* _Work item_:
Beginning with the line that contains "Published News", transcribe every line through the end of the entries exactly as written, and reproduce nothing else.

-------- Dataset extract --------

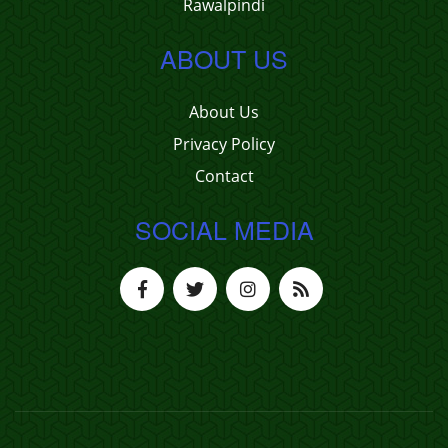
Rawalpindi
ABOUT US
About Us
Privacy Policy
Contact
SOCIAL MEDIA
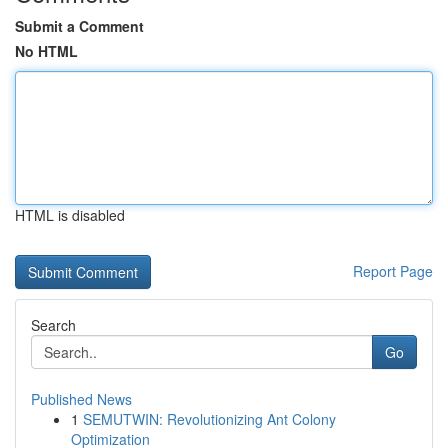
Submit a Comment
No HTML
HTML is disabled
Report Page
Search
Go
Published News
1
SEMUTWIN: Revolutionizing Ant Colony
Optimization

--------

* _Solved problem_:
Published News
1
SEMUTWIN: Revolutionizing Ant Colony
Optimization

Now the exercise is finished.